I am looking at the bit error rate (BER) performance of communication systems based on chirp spread spectrum (CSS) like the one implemented by Semtech's LoRa CSS.

Authors of the research paper Range and coexistence analysis of long range unlicensed communication give an analytical expression for computing the $BER$ given the spreading factor ($sf$) and the energy per bit to noise ratio ($E_b/E_0$). The expression is as follows: \begin{equation} BER = Q(\frac{log_{12}(sf)}{\sqrt{2}} \frac{E_b}{N_0} ) \end{equation} where $Q(x)$ is the Q-function. Authors also show some results comparing the BER for a LoRa CSS system with a BPSK system. If useful, I have reproduced the results: BER versus $E_{b}/N_{0}$ My question is related to the conversion from $E_b/N_0$ to $SNR$. This is something I have done many times (a very useful resource to relate these two metrics can be found here), but results from such conversion are a bit confusing to me.

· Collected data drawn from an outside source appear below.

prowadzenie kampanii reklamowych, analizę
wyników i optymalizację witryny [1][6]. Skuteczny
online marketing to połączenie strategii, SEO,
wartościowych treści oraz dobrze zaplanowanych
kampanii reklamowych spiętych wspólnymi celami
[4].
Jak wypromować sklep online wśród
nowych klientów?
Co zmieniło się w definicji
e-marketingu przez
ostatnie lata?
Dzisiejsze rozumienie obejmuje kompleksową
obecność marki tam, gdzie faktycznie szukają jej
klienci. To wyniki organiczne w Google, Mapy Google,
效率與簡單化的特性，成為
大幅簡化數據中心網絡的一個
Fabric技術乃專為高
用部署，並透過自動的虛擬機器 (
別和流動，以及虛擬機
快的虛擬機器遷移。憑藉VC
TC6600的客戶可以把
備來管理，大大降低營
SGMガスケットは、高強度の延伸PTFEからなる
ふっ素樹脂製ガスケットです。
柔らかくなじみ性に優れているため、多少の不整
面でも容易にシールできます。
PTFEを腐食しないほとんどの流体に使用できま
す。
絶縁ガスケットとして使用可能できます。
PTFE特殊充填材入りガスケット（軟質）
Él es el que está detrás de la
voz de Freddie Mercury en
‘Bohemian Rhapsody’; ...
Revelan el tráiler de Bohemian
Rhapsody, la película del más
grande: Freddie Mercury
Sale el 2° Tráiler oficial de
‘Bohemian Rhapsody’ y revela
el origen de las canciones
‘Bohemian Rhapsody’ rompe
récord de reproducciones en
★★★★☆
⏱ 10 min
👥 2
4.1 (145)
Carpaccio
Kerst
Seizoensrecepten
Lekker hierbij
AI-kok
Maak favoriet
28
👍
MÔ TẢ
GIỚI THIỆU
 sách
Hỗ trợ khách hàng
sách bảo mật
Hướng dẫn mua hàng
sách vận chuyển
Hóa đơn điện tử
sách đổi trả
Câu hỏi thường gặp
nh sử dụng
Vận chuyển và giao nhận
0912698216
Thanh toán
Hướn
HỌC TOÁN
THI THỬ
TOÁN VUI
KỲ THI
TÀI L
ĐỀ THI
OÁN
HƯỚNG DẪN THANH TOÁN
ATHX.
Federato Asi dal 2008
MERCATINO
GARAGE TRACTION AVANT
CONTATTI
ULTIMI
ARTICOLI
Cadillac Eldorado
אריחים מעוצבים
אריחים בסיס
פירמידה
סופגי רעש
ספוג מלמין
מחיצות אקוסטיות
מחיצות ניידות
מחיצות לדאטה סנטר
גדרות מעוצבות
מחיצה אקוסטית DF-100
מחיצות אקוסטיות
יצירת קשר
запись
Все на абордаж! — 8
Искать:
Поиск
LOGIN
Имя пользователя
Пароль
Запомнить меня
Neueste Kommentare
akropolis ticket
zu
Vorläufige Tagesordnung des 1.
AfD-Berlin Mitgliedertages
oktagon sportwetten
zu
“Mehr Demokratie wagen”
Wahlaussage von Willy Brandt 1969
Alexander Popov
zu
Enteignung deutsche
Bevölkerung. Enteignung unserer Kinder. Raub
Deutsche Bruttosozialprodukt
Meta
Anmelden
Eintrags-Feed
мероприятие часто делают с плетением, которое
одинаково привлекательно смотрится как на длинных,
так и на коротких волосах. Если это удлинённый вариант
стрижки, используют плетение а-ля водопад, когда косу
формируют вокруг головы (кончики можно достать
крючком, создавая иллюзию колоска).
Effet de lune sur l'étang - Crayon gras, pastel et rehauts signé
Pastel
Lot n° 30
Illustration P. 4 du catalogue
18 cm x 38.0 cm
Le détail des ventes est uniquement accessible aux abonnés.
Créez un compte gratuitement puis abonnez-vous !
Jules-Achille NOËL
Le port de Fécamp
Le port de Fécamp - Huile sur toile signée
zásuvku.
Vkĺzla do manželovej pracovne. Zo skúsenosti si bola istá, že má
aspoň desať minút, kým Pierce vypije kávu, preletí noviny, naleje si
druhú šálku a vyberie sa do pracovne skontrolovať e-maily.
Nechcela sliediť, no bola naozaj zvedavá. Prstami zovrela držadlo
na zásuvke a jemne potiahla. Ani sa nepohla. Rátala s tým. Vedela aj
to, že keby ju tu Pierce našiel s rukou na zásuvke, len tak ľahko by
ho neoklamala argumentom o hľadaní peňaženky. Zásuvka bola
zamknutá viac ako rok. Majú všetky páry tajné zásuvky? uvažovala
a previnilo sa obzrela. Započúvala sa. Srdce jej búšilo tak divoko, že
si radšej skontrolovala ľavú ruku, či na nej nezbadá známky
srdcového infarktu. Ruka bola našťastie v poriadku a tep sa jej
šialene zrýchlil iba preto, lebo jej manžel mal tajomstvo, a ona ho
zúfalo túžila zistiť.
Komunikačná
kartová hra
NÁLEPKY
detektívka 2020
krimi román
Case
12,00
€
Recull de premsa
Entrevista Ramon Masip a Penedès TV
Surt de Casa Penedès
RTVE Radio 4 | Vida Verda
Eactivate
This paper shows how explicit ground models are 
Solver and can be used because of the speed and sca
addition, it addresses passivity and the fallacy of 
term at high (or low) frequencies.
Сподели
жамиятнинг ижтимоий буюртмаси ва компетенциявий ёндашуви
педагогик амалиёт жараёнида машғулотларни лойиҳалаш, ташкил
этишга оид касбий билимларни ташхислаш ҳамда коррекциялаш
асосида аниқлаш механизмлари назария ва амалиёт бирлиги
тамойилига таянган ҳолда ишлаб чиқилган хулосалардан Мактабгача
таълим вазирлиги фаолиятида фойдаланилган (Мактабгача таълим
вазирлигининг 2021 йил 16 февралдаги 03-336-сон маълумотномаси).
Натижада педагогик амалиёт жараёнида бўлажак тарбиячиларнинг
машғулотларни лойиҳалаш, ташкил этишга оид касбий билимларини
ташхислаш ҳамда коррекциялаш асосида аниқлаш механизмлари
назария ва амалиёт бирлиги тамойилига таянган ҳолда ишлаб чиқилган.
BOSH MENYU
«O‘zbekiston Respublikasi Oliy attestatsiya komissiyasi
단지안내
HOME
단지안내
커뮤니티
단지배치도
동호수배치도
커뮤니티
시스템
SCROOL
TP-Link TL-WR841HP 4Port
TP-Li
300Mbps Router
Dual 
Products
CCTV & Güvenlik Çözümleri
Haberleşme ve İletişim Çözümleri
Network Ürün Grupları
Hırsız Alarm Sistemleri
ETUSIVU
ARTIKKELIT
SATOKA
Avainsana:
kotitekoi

The general expression (in dB) that relates $SNR$ and $E_b/N_0$ is:

\begin{equation} SNR(dB) = {E_b}/{N_0} + 10\cdot log_{10}(R_s) + 10\cdot log_{10}(k) + 10\cdot log_{10}(R) - 10\cdot log_{10}(BW_n) \end{equation}

where $R_s$ is the symbol rate; $k$ is the number of information bits per symbol, $R$ is the code rate and $BW_n$ is the noise bandwidth.

Say for an uncoded 2PSK system (R=1), k is 1, and if considering matched transmit and receive filters, $Rs = BW_n$, then $SNR = E_b/N_0$.

Now, I am confused with LoRa CSS. Let's consider there is no FEC either (R again is 1). To my knowledge, the number of information bits per symbol, $k$, is $k = log_2(2^{sf}) = sf$; and the symbol rate, $R_s$, is $R_s=BW/2^{sf}$, where $BW$ is one of LoRa's bandwidths (e.g., 125kHz, 250kHz or 500kHz).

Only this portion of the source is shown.